Визу он сделал месяца через три – Лёвка прислал приглашение, а к тому времени Стах так по нему соскучился, что подумал: почему бы не смотаться на недельку: здесь грязь и дожди, там солнце и море. По телефону друг его звучал неплохо: новые репатрианты Квинты сняли квартиру в Хайфе, Эдочка устроилась мыть полы в какой-то стоматологической клинике, Лёвка на курсах учил иврит (Лёвка! учил! иврит?!), готовясь к экзамену «на врача»; а пока что вкалывал санитаром в больнице Рамбам.
Хм-м… Рам-бам… Бим-бом… Тум-бала-лайка… Чёрт знает что!
За гостевой визой он съездил в Москву, выстоял кошмарную очередь в израильское посольство на Ордынке. Очередь была взбудораженной, напористой, ругливой… и одновременно подобострастной. Накануне прошёл дождь с первым снегом, под ногами чавкала грязь, перемешанная ботинками и сапогами. Он стоял, уткнувшись в книжку, медленно продвигаясь к пластиковому барьеру, за которым поджарые чернявые люди сноровисто сортировали всю эту пёструю алчущую паству в строгую очередь.
Вдруг ему под ноги подбежал – как подкатился – пацан лет четырёх. Сунулся кудрявой башкой между коленей, словно хотел пробраться в глубину толпы или высматривал кого-то своего. Стах присел на корточки – разглядеть налётчика. Мальчишка оперся о его колени обеими руками, подпрыгнул и невозмутимо уставился синющими глазами: промытый дорогим шампунем, заласканный, наверняка заваленный игрушками, непуганый ребёнок.
– Ты что, потерялся? – спросил Стах, любуясь забавной мордахой. И сразу откуда-то сверху женский голос крикнул: – Лёшик, Лёшик?! Ты куда побежал, засранец?! Ты почему… – и запыхавшаяся пожилая женщина врезалась в Стаха, разобралась с его коленями, вытаскивая пацана за руку. – Куда, а?! Чего ты здесь потерял?!
– Я думал, тут мама… – сказал пацан, уволакиваемый бабушкой или няней, или кто там она ему была.

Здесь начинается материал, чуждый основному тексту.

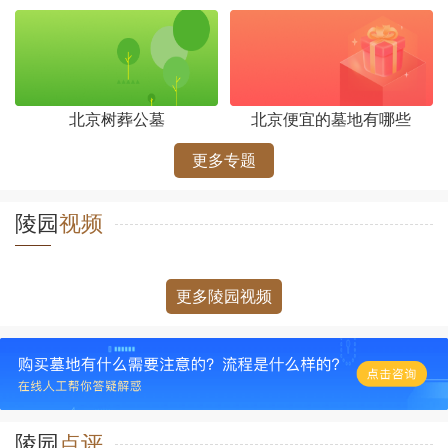
北京树葬公墓
北京便宜的墓地有哪些
更多专题
陵园
视频
更多陵园视频
陵园
点评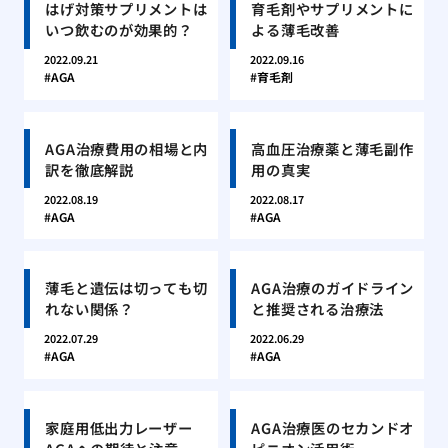
はげ対策サプリメントは
育毛剤やサプリメントに
いつ飲むのが効果的？
よる薄毛改善
2022.09.21
2022.09.16
AGA
育毛剤
AGA治療費用の相場と内
高血圧治療薬と薄毛副作
訳を徹底解説
用の真実
2022.08.19
2022.08.17
AGA
AGA
薄毛と遺伝は切っても切
AGA治療のガイドライン
れない関係？
と推奨される治療法
2022.07.29
2022.06.29
AGA
AGA
家庭用低出力レーザー
AGA治療医のセカンドオ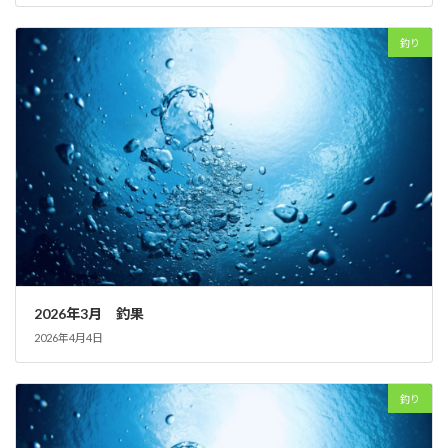
釣り
2026年3月 釣果
2026年4月4日
釣り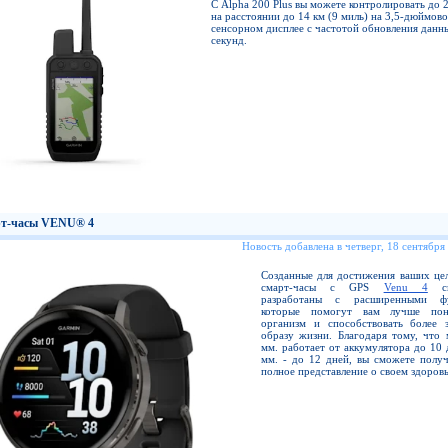
С Alpha 200 Plus вы можете контролировать до 
на расстоянии до 14 км (9 миль) на 3,5-дюймов
сенсорном дисплее с частотой обновления данны
секунд.
т-часы VENU® 4
Новость добавлена в четверг, 18 сентября
Созданные для достижения ваших цел
смарт-часы с GPS
Venu 4
сп
разработаны с расширенными фу
которые помогут вам лучше пон
организм и способствовать более 
образу жизни. Благодаря тому, что 
мм. работает от аккумулятора до 10 
мм. - до 12 дней, вы сможете получ
полное представление о своем здоровь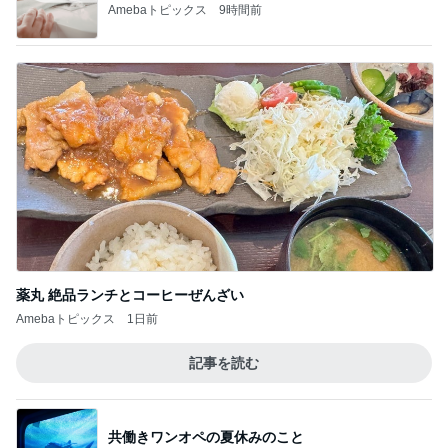
Amebaトピックス
9時間前
薬丸 絶品ランチとコーヒーぜんざい
Amebaトピックス
1日前
記事を読む
共働きワンオペの夏休みのこと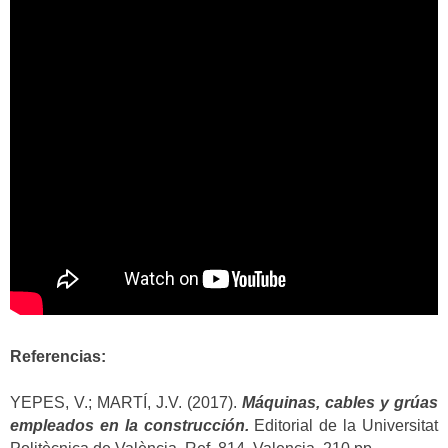
Referencias:
YEPES, V.; MARTÍ, J.V. (2017).
Máquinas, cables y grúas
empleados en la construcción.
Editorial de la Universitat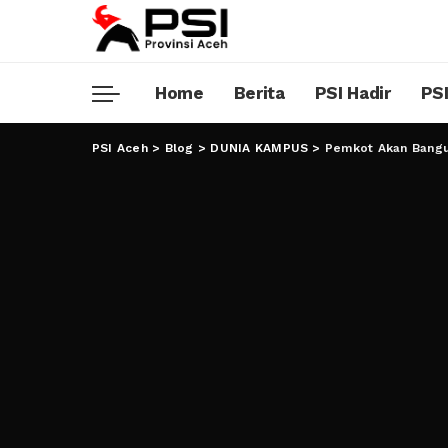
Home
Berita
PSI Hadir
PSI
PSI Aceh
>
Blog
>
DUNIA KAMPUS
>
Pemkot Akan Bangu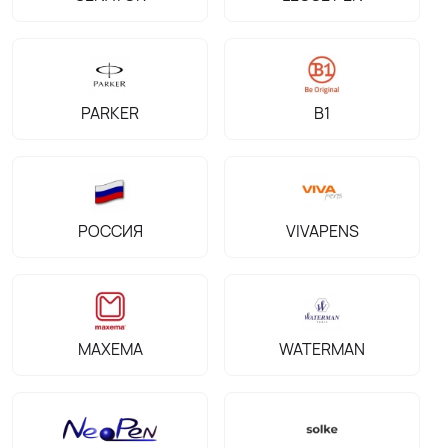
PARKER
B1
РОССИЯ
VIVAPENS
MAXEMA
WATERMAN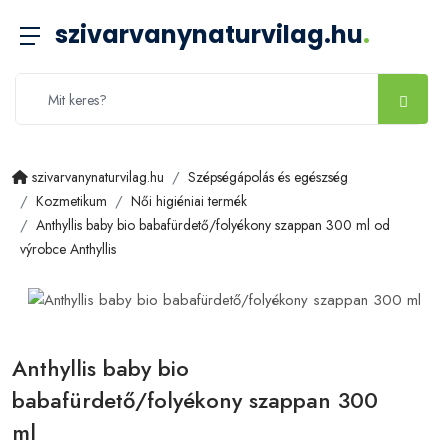
szivarvanynaturvilag.hu
.
szivarvanynaturvilag.hu
Szépségápolás és egészség
Kozmetikum
Női higiéniai termék
Anthyllis baby bio babafürdető/folyékony szappan 300 ml od
výrobce Anthyllis
Anthyllis baby bio
babafürdető/folyékony szappan 300
ml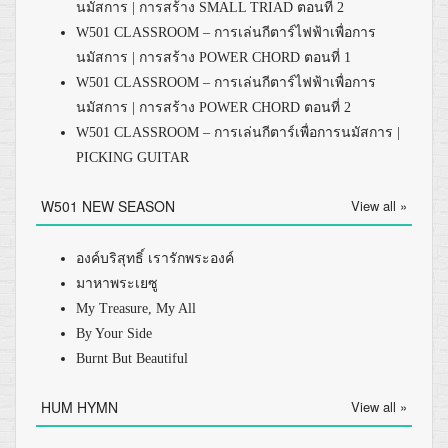
นมัสการ | การสร้าง SMALL TRIAD ตอนที่ 2
W501 CLASSROOM – การเล่นกีตาร์ไฟฟ้าเพื่อการ
นมัสการ | การสร้าง POWER CHORD ตอนที่ 1
W501 CLASSROOM – การเล่นกีตาร์ไฟฟ้าเพื่อการ
นมัสการ | การสร้าง POWER CHORD ตอนที่ 2
W501 CLASSROOM – การเล่นกีตาร์เพื่อการนมัสการ |
PICKING GUITAR
W501 NEW SEASON
View all »
องค์บริสุทธิ์ เรารักพระองค์
มาหาพระเยซู
My Treasure, My All
By Your Side
Burnt But Beautiful
HUM HYMN
View all »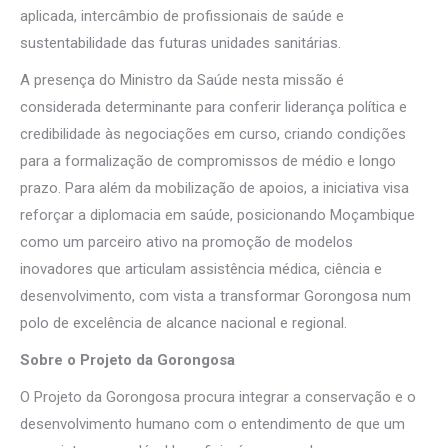
aplicada, intercâmbio de profissionais de saúde e
sustentabilidade das futuras unidades sanitárias.
A presença do Ministro da Saúde nesta missão é
considerada determinante para conferir liderança política e
credibilidade às negociações em curso, criando condições
para a formalização de compromissos de médio e longo
prazo. Para além da mobilização de apoios, a iniciativa visa
reforçar a diplomacia em saúde, posicionando Moçambique
como um parceiro ativo na promoção de modelos
inovadores que articulam assistência médica, ciência e
desenvolvimento, com vista a transformar Gorongosa num
polo de excelência de alcance nacional e regional.
Sobre o Projeto da Gorongosa
O Projeto da Gorongosa procura integrar a conservação e o
desenvolvimento humano com o entendimento de que um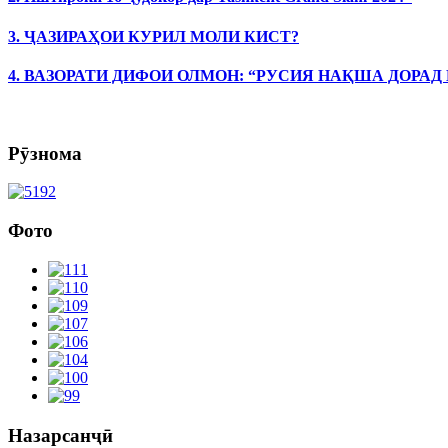
3. ҶАЗИРАҲОИ КУРИЛ МОЛИ КИСТ?
4. ВАЗОРАТИ ДИФОИ ОЛМОН: “РУСИЯ НАҚША ДОРАД
Рӯзнома
Фото
Назарсанҷӣ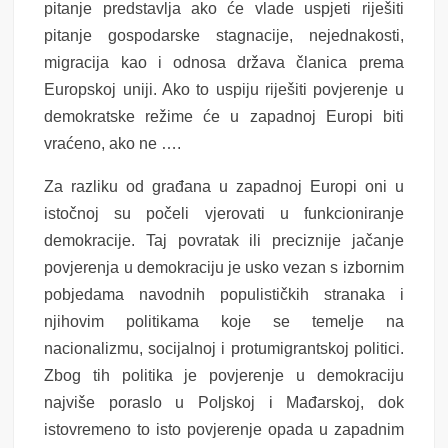
pitanje predstavlja ako će vlade uspjeti riješiti
pitanje gospodarske stagnacije, nejednakosti,
migracija kao i odnosa država članica prema
Europskoj uniji. Ako to uspiju riješiti povjerenje u
demokratske režime će u zapadnoj Europi biti
vraćeno, ako ne ….
Za razliku od građana u zapadnoj Europi oni u
istočnoj su počeli vjerovati u funkcioniranje
demokracije. Taj povratak ili preciznije jačanje
povjerenja u demokraciju je usko vezan s izbornim
pobjedama navodnih populističkih stranaka i
njihovim politikama koje se temelje na
nacionalizmu, socijalnoj i protumigrantskoj politici.
Zbog tih politika je povjerenje u demokraciju
najviše poraslo u Poljskoj i Mađarskoj, dok
istovremeno to isto povjerenje opada u zapadnim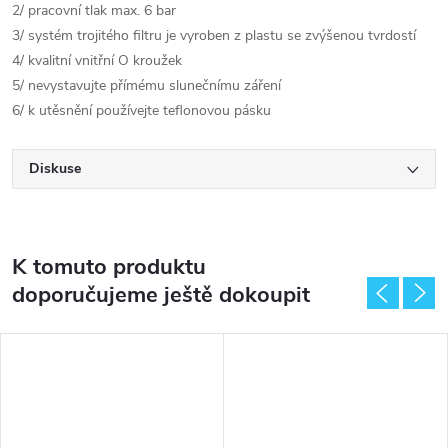
2/ pracovní tlak max. 6 bar
3/ systém trojitého filtru je vyroben z plastu se zvýšenou tvrdostí
4/ kvalitní vnitřní O kroužek
5/ nevystavujte přímému slunečnímu záření
6/ k utěsnění používejte teflonovou pásku
Diskuse
K tomuto produktu
doporučujeme ještě dokoupit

– С ума сошёл?! Здесь одни только чужие дядьки и тётьки… А мама на складах! Вот я ей позвоню, пожалуюсь, какой ты неслух ужасный!
Поволокла…
Прежде чем завернуть за угол, пацан обернулся и встретился глазами с чужим дядькой. Стаху почему-то не хотелось отводить глаз от маленькой фигурки в явно импортной дорогой курточке, в синих сапожках… Неслух ужасный. А вот шапку на эти кудри надо бы надеть, а то простудится. Дура ты нерадивая, бабка или нянька, или кто ты там есть… при такой занятой мамаше – «на складах»! Что за склады, винные, что ли…
– Пройдите сюда, – сказал ему посольский охранник, слегка раздвигая пластиковый барьер.
* * *
А дальше – что: собирался в гости, угодил в жизнь. В совсем другую, новую-странную, не по размеру и не по понятию – очень, очень долго не свою жизнь.

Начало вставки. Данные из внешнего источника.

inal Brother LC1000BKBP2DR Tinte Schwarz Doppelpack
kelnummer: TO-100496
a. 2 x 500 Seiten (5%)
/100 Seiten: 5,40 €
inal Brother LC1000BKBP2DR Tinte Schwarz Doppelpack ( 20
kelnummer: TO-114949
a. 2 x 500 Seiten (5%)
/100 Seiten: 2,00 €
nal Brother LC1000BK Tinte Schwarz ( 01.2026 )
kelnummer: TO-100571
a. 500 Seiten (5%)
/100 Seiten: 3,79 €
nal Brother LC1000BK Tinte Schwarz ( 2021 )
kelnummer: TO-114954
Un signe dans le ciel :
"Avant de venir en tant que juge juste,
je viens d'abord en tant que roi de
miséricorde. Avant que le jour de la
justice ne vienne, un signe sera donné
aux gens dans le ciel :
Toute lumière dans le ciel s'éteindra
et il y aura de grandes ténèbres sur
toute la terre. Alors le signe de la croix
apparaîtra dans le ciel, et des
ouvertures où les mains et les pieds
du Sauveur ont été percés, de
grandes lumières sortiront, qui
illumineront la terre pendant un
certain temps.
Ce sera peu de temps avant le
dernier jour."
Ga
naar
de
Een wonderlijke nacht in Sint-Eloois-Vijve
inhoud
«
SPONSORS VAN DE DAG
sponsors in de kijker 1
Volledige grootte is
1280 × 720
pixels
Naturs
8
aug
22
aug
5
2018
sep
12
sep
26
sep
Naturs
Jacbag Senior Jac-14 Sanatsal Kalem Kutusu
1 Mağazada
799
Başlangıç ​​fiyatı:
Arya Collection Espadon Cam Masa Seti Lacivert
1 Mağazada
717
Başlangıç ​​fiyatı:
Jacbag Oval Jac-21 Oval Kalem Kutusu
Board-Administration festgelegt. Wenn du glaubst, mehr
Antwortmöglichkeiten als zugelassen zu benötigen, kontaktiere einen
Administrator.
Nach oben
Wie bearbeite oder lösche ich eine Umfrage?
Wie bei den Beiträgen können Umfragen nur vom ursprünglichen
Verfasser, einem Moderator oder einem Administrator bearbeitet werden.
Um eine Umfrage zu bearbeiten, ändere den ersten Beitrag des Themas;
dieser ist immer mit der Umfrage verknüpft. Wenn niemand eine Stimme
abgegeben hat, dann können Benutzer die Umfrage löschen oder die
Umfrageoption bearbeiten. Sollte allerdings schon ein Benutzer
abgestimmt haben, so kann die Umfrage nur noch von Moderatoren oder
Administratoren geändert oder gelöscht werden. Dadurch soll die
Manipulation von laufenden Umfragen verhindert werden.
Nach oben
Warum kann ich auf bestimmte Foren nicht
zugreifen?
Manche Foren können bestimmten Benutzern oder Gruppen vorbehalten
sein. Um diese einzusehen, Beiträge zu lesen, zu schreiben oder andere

Когда лет через десять-пятнадцать он рассказывал кому-то историю своего молниеносного отбытия из совка, на него смотрели недоверчиво, переспрашивали и уточняли… Улыбались, хотя особо забавного в этой истории было мало. Весь рассказ – а Стах по-прежнему был хорошим рассказчиком – он уложил в несколько фраз, которые произносил весело-отрешённым тоном: ну да, бывает и так.

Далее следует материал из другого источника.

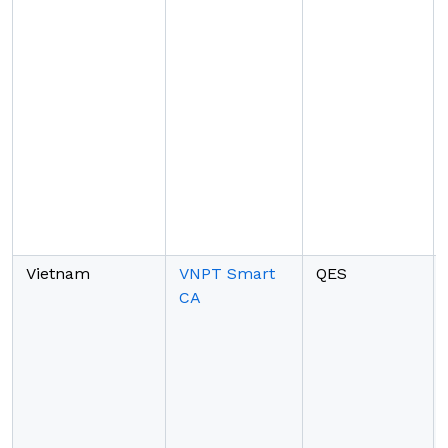
Vietnam
VNPT Smart
QES
CA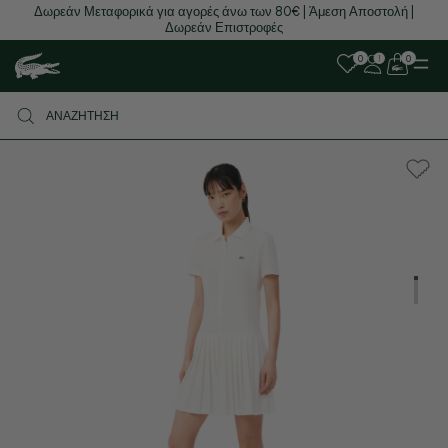
Δωρεάν Μεταφορικά για αγορές άνω των 80€ | Άμεση Αποστολή |
Δωρεάν Επιστροφές
0
0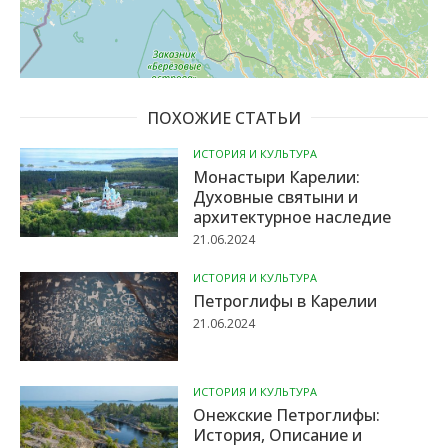
ПОХОЖИЕ СТАТЬИ
ИСТОРИЯ И КУЛЬТУРА
Монастыри Карелии:
Духовные святыни и
архитектурное наследие
21.06.2024
ИСТОРИЯ И КУЛЬТУРА
Петроглифы в Карелии
21.06.2024
ИСТОРИЯ И КУЛЬТУРА
Онежские Петроглифы:
История, Описание и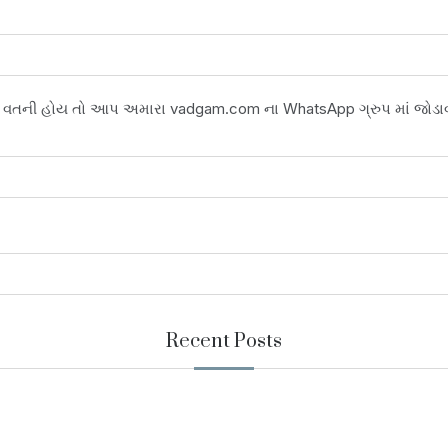
વતની હોય તો આપ અમારા vadgam.com ના WhatsApp ગ્રુપ માં જોડાવવ
Recent Posts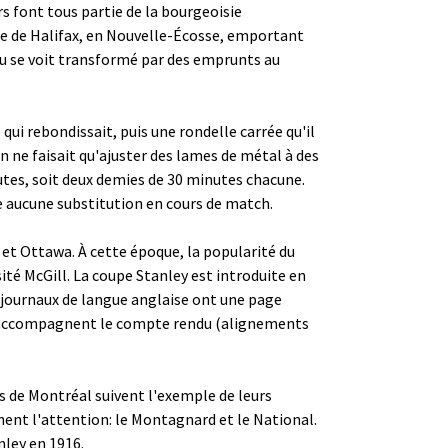
rs font tous partie de la bourgeoisie
ale de Halifax, en Nouvelle-Écosse, emportant
 jeu se voit transformé par des emprunts au
qui rebondissait, puis une rondelle carrée qu'il
on ne faisait qu'ajuster des lames de métal à des
nutes, soit deux demies de 30 minutes chacune.
e aucune substitution en cours de match.
c et Ottawa. À cette époque, la popularité du
ité McGill. La coupe Stanley est introduite en
s journaux de langue anglaise ont une page
stes accompagnent le compte rendu (alignements
es de Montréal suivent l'exemple de leurs
nent l'attention: le Montagnard et le National.
nley en 1916.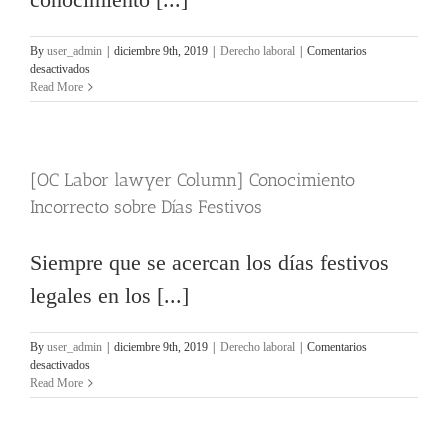
By
user_admin
|
diciembre 9th, 2019
|
Derecho laboral
|
Comentarios
en
desactivados
[LA
Read More
labor
lawyer
column]
Precauciones
[OC Labor lawyer Column] Conocimiento
relacionadas
con
Incorrecto sobre Días Festivos
el
tiempo
extra
Siempre que se acercan los días festivos
legales en los [...]
By
user_admin
|
diciembre 9th, 2019
|
Derecho laboral
|
Comentarios
en
desactivados
[OC
Read More
Labor
lawyer
Column]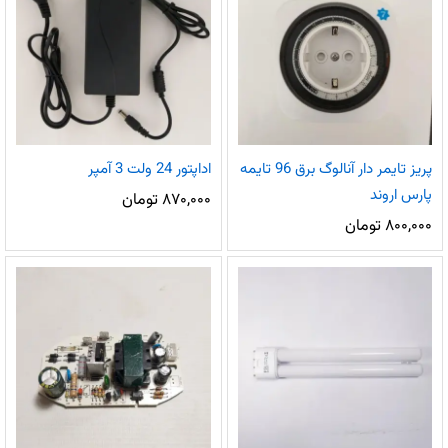
پریز تایمر دار آنالوگ برق 96 تایمه
اداپتور 24 ولت 3 آمپر
پارس اروند
۸۷۰,۰۰۰
تومان
۸۰۰,۰۰۰
تومان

…Пил вечером чай с татарином Гинзбургом, когда зазвонил телефон – аппарат тогда уже стоял у старика в комнате. Это мог быть сын Гинзбурга, его невеста Рива, внук Горик, в то время уже мастер спорта по вольной борьбе. Стах нехотя поднялся с кружкой чая в руке и, прихлёбывая горяченького, снял трубку. Вежливый мужской голос представился райвоенкоматом и поинтересовался: не угодно ли Бугрову Аристарху Семёновичу стать пушечным мясом? Ну, немного иначе, конечно: не хочет ли Аристарх Семёнович послужить на южных рубежах нашей родины. Как-то так.